Igor, le 08 janvier 2005

Bonsoir Laurent,
Je m'appretaîs à répondre à un message sur Alsacréations sur la sensibilité à la casse de font color="XXccXX" par rapport à font color="xxccxx", plutôt sur un ton badin, du genre "depuis que je j'ai découvert css, la casse des font color dans html m'importe peu" dans l'idée de citer ce billet sur la casse que j'ai lu trop brièvement lors de sa parution.
Et je m'aperçois en le relisant avant de poster qu'il y a un terme et même un principe que je ne comprend pas du tout: *orthogonalité*.
Pourrais-tu m'éclairer sur cette formulation, que mon Petit Robert ne défriche pas suffisament pour moi.

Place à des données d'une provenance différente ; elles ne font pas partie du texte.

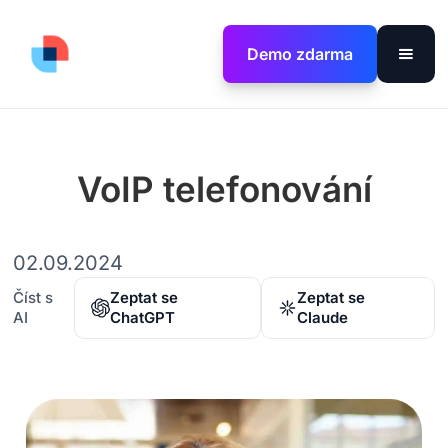
Demo zdarma
VoIP telefonování
02.09.2024
Číst s
Zeptat se
Zeptat se
AI
ChatGPT
Claude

Laurent Denis, le 09 janvier 2005

La récente recommandation Architecture du World Wide Web définit le principe d'orthogonalité :

L'identification, l'interaction et la représentation sont des concepts orthogonaux, ce qui signifie que les technologies utilisées pour l'identification, l'interaction et la représentation peuvent évoluer indépendamment les unes des autres. Par exemple :

  • Les ressources sont identifiées par des URIs. les URI peuvent être publiées sans construire aucune représentation de la ressource, et sans déterminer qu'une représentation queconque en est disponible.
  • Une syntaxe générique d'URI autorise les agents utilisateurs à fonctionner dans de nombreux cas sans connaître les spécificités des schemes d'URI.
  • Dans de nombreux cas, on peut modifier la représentation d'une ressource sans briser les références à celle-ci (par exemple, en recourant à la négociation de contenu).

Quand deux spécifications sont orthogonales, on peut changer l'une sans changer l'autre, même si l'une dépend de l'autre. Par exemple, bien que la spécification HTTP dépende de la spécification URI, les deux peuvent évoluer indépendamment. Cette orthogonalité accroît la flexibilité et la solidité du Web. Par exemple, on peut se référer à une image par une URI sans rien connaître du format choisi pour représenter cette image. Ceci a facilité l'introduction de nouveaux formats d'images comme PNG et SVG sans rompre les références existantes à ces ressources d'images.

Dans notre cas, par exemple : les noms d'éléments sont insensibles à la casse en HTML, mais pas en XHTML. Si CSS avait régit ce point au lieu d'en laisser le soin aux normes concernées, le passage à XHTML aurait été problématique...

Les commentaires pour ce billet sont temporairement fermés en raison d'une série d'attaques de spam.